Freeing the poor from the cost of environmentalism


Even in its current shackled and constrained form, modern capitalism still has a lot to show for it. One of the greatest developments of the last two decades has to be the extension of air travel to low-income groups, which, of course, began when the airline industry was deregulated and airline companies were privatised. If I were a poverty campaigner, I would defend this achievement tooth and nail against the Malthusian miserabilists who want to reverse it again. I suppose that in some parallel universe, where things are slightly more logical than in ours, poverty campaigners and environmentalists must be arch enemies.

Environmentalism has become so inextricably mingled with anti-consumerism that the two have become virtually indistinguishable. In the combined environmentalist/anti-consumerist perspective, environmental protection is not about a trade-off, with losses in material living standards being weighed against environmental damage. Enforced reductions in consumption are not presented as a necessary price to pay for fending off environmental disasters. They are seen as virtuous and desirable in their own right – a weapon against mass consumerism, which is perceived as vulgar and plebeian. There are even environmentalists who criticise this tendency in their own ranks. Lord Deben writes about ’the more extreme of green campaigners, whose penchant for misery is unbounded. Their puritan belief that we would all be better off colder and less well fed fuels the proposition that a low carbon future will mean considerable and extensive self-denial.’

Quite so, except that this not an ‘extreme end’ at all, but an apt description of mainstream green thinking. If I were a poverty campaigner, I would not bother railing against free-market baddies, as long as environmentalism is around. The consequences of this ideology cost the people the poverty lobby claims to represent dearly. Most environmental taxes in the UK are already so high that they are no longer commensurate with the environmental damage caused by the taxed activities (see here, Chapter 5). Yet the poverty lobby is completely silent on this matter. Fuel poverty is a big topic for them, but the green taxes and regulations which cause it are not.

There is a lot that could be done in this area to raise low-earners’ living standards at a minimal cost to the exchequer or, indeed, the environment. The first step should be an immediate end to all subsidies for renewable energy (beyond existing legal commitments). This would cut gas prices by 10%, and electricity prices by 16%, without any increase in CO2 emissions. CO2 emissions are already capped at the European level under the umbrella of the ETS, so abolishing subsidies for renewable is the closest we can get to a win-win situation. A revenue-neutral reform of fuel duty should then be next in line. In general, the principle should be that if a tax is justified on environmental grounds, its rate should have to be limited to some independent estimate of the external cost of the taxed activity. Environmental taxes should be nothing more than a means to internalise an externality.

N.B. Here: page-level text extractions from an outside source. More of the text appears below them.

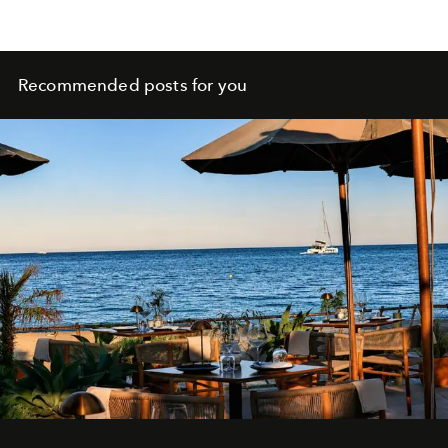
Recommended posts for you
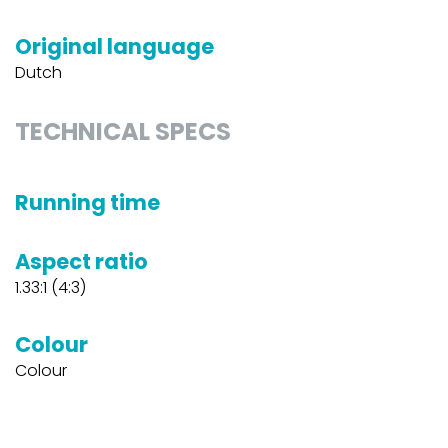
Original language
Dutch
TECHNICAL SPECS
Running time
Aspect ratio
1.33:1 (4:3)
Colour
Colour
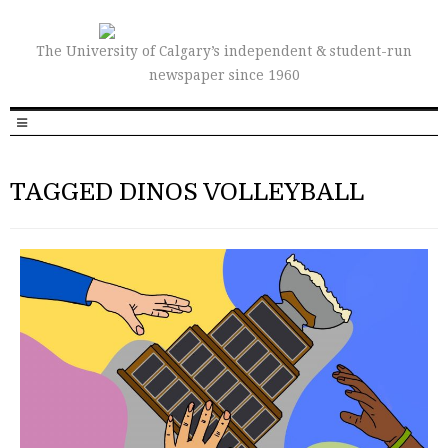
The University of Calgary’s independent & student-run
newspaper since 1960
TAGGED DINOS VOLLEYBALL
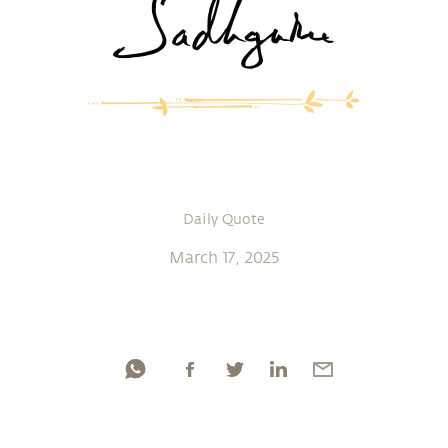
Daily Quote
March 17, 2025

They should not be a means to extract yet more tax revenue, and they should not be a pedagogical tool either. If that principle was followed coherently, living standards of low-earners would increase substantially. In particular, their mobility would be enhanced, with all the beneficial side effects that this entails, such as lower travel-to-work costs and thus greater employment opportunities.

Green thinking is arguably a fad of bored middle-class metropolitans. Of course, they have every right to follow any fad they want to, no matter how costly. But they should not be able to force it on those who do not share it, and who cannot afford it.

Kristian Niemietz is the author of Redefining the Poverty Debate: Why a War on Markets is No Substitute for a War on Poverty.

Dr Kristian Niemietz is the IEA's Editorial Director, and Head of Political Economy. Kristian studied Economics at the Humboldt Universität zu Berlin and the Universidad de Salamanca, graduating in 2007 as Diplom-Volkswirt (≈MSc in Economics). During his studies, he interned at the Central Bank of Bolivia (2004), the National Statistics Office of Paraguay (2005), and at the IEA (2006). He also studied Political Economy at King's College London, graduating in 2013 with a PhD. Kristian previously worked as a Research Fellow at the Berlin-based Institute for Free Enterprise (IUF), and taught Economics at King's College London. He is the author of the books "Socialism: The Failed Idea That Never Dies" (2019), "Universal Healthcare Without The NHS" (2016), "Redefining The Poverty Debate" (2012) and "A New Understanding of Poverty" (2011).


2 thoughts on “Freeing the poor from the cost of environmentalism”

  1. Posted 19/02/2013 at 16:00 | Permalink

    Given the lack of comment here, you probably aren’t delivering good value for your right wing US pay masters. who fund you to produce this nonsense. Let’s hear some truly independent voices that accept that environmentalism helps the poor in this and other countries.

  2. Posted 20/04/2013 at 16:34 | Permalink

    @Brain Jones, Please explain.. How does environmentalism help the poor?